What you completely forgot, is to factor in the weight of the rider. Even though it is a constant, I think it’s important to scale it, to put it in proportion. What we can see is how much more momentum one setup has compared to another, but I would like to see how much of a difference that makes overall, my guess would be that a 75 kg rider weight compared to 70 kg rider weight is going to be more of a difference than the best momentum of inertia you calculated compared to the worst moment of inertia.

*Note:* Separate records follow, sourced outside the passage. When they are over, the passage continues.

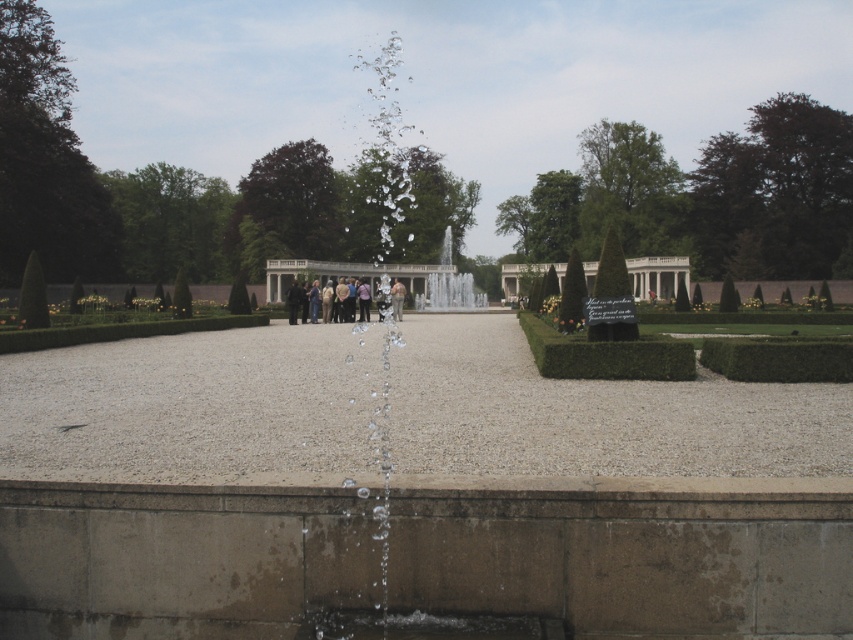 Describe the element at coordinates (450, 285) in the screenshot. I see `clear glass water at center` at that location.

Does point (450, 228) come farther from viewer compared to point (311, 285)?

Yes, point (450, 228) is farther from viewer.

You are a GUI agent. You are given a task and a screenshot of the screen. Output one action in this format:
    pyautogui.click(x=<x>, y=<y>)
    Task: Click on the clear glass water at center
    Image resolution: width=853 pixels, height=640 pixels.
    Given the screenshot: What is the action you would take?
    pyautogui.click(x=450, y=285)

How much distance is there between white stone palace at center and matte black people at center?

They are 23.28 meters apart.

Between point (585, 285) and point (332, 292), which one is positioned behind?

Positioned behind is point (332, 292).

Does point (645, 257) come behind point (312, 298)?

That is True.

This screenshot has height=640, width=853. I want to click on white stone palace at center, so click(x=657, y=275).

Does gray gravel path at center appear under green hedge at lower right?

Indeed, gray gravel path at center is positioned under green hedge at lower right.

Which is more to the left, gray gravel path at center or green hedge at lower right?

gray gravel path at center

Describe the element at coordinates (595, 413) in the screenshot. I see `gray gravel path at center` at that location.

Where is `gray gravel path at center`? This screenshot has width=853, height=640. gray gravel path at center is located at coordinates (595, 413). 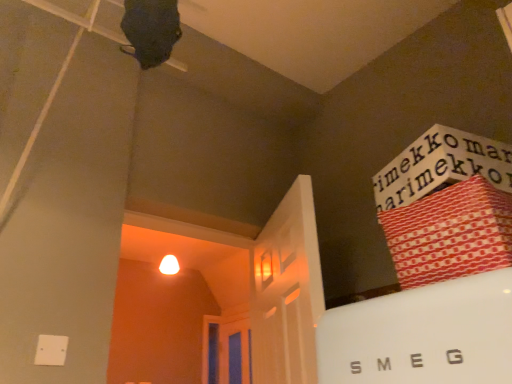 Identify the location of red paper bag at upper right. (450, 233).

What do you see at coordinates (450, 233) in the screenshot?
I see `red paper bag at upper right` at bounding box center [450, 233].

Image resolution: width=512 pixels, height=384 pixels. Find the location of `blue glass door at center`. blue glass door at center is located at coordinates (234, 353).

Image resolution: width=512 pixels, height=384 pixels. What do you see at coordinates (234, 353) in the screenshot? I see `blue glass door at center` at bounding box center [234, 353].

In order to click on red paper bag at upper right in this screenshot , I will do `click(450, 233)`.

Is blue glass door at center to the left or to the right of red paper bag at upper right in the image?

Clearly, blue glass door at center is on the left of red paper bag at upper right in the image.

Which object is more forward, blue glass door at center or red paper bag at upper right?

Positioned in front is red paper bag at upper right.

Considering the positions of point (223, 350) and point (470, 247), is point (223, 350) closer or farther from the camera than point (470, 247)?

Point (223, 350).

From the image's perspective, does blue glass door at center appear higher than red paper bag at upper right?

No, from the image's perspective, blue glass door at center is not on top of red paper bag at upper right.

From a real-world perspective, is blue glass door at center below red paper bag at upper right?

No.

Can you confirm if blue glass door at center is thinner than red paper bag at upper right?

Yes.

Considering the sizes of objects blue glass door at center and red paper bag at upper right in the image provided, who is taller, blue glass door at center or red paper bag at upper right?

With more height is blue glass door at center.

Based on their sizes in the image, would you say blue glass door at center is bigger or smaller than red paper bag at upper right?

blue glass door at center is bigger than red paper bag at upper right.

In the scene shown: Is blue glass door at center positioned beyond the bounds of red paper bag at upper right?

Yes, blue glass door at center is located beyond the bounds of red paper bag at upper right.

Is blue glass door at center with red paper bag at upper right?

No.

Is blue glass door at center turned away from red paper bag at upper right?

No, blue glass door at center's orientation is not away from red paper bag at upper right.

Where is `door below the red paper bag at upper right (from the image's perspective)`? door below the red paper bag at upper right (from the image's perspective) is located at coordinates (234, 353).

Is red paper bag at upper right at the left side of blue glass door at center?

Incorrect, red paper bag at upper right is not on the left side of blue glass door at center.

Consider the image. Which is in front, red paper bag at upper right or blue glass door at center?

Positioned in front is red paper bag at upper right.

Which is in front, point (411, 286) or point (247, 354)?

The point (411, 286) is more forward.

Looking at this image, from the image's perspective, which object appears higher, red paper bag at upper right or blue glass door at center?

From the image's view, red paper bag at upper right is above.

From a real-world perspective, between red paper bag at upper right and blue glass door at center, who is vertically lower?

red paper bag at upper right, from a real-world perspective.

Considering the sizes of red paper bag at upper right and blue glass door at center in the image, is red paper bag at upper right wider or thinner than blue glass door at center?

Considering their sizes, red paper bag at upper right looks broader than blue glass door at center.

Who is shorter, red paper bag at upper right or blue glass door at center?

red paper bag at upper right.

Which of these two, red paper bag at upper right or blue glass door at center, is smaller?

red paper bag at upper right is smaller.

Is red paper bag at upper right not within blue glass door at center?

That's correct, red paper bag at upper right is outside of blue glass door at center.

Is red paper bag at upper right directly adjacent to blue glass door at center?

No, red paper bag at upper right is not touching blue glass door at center.

Is red paper bag at upper right facing towards blue glass door at center?

No.

The image size is (512, 384). In order to click on bundle in front of the blue glass door at center in this screenshot , I will do pyautogui.click(x=450, y=233).

In order to click on door located below the red paper bag at upper right (from the image's perspective) in this screenshot , I will do `click(234, 353)`.

Identify the location of bundle above the blue glass door at center (from the image's perspective). (450, 233). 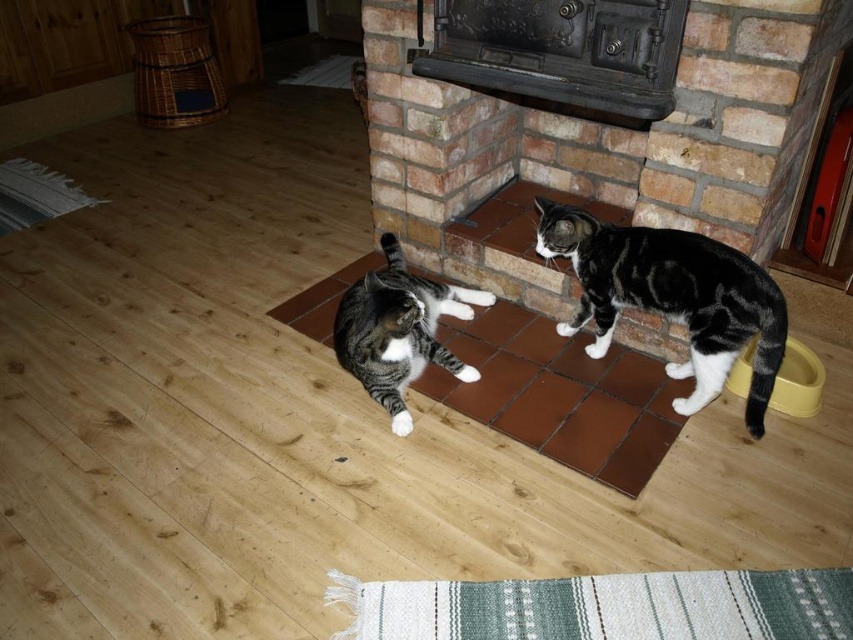 Question: Is tabby fur cat at right smaller than gray striped cat at center?

Choices:
 (A) yes
 (B) no

Answer: (B)

Question: Estimate the real-world distances between objects in this image. Which object is closer to the tabby fur cat at right?

Choices:
 (A) green woven mat at lower center
 (B) gray striped cat at center
 (C) brown tile mat at center
 (D) black metal fireplace at center

Answer: (C)

Question: Which object is farther from the camera taking this photo?

Choices:
 (A) green woven mat at lower center
 (B) brown tile mat at center
 (C) tabby fur cat at right

Answer: (B)

Question: Is green woven mat at lower center above tabby fur cat at right?

Choices:
 (A) no
 (B) yes

Answer: (A)

Question: Which object appears farthest from the camera in this image?

Choices:
 (A) gray striped cat at center
 (B) tabby fur cat at right

Answer: (A)

Question: Is green woven mat at lower center positioned before gray striped cat at center?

I might add that calculation tomorrow.

This is a comparison of equipment irrespective of rider weight. If we are taking into account rider weight we may as well say if rider A can produce 80N and rider B can produce 200N rider B will accelerate faster whatever he is riding. Or if rider A can ride at 130RPM and rider B can ride at 200RPM then rider B will have a higher top speed no matter what his RPM. There is no real need to factor in rider weight for these calculations as this is about how two pieces of equipment will behave.

Taking into account frame weight is fair enough, however I think it is probably minor compared to the rotational inertia. Keen to see that info though, I assumed frame weight would be relatively minor compared to rotational weight in acceleration as usually the difficulty in acceleration is not moving your body forward but ensuring your feet can get your wheel moving fast enough, so ignored it.

If we take into account body composition I think most disciplines would benefit from a rider being as lean as possible with the highest strength to weight ratio as possible.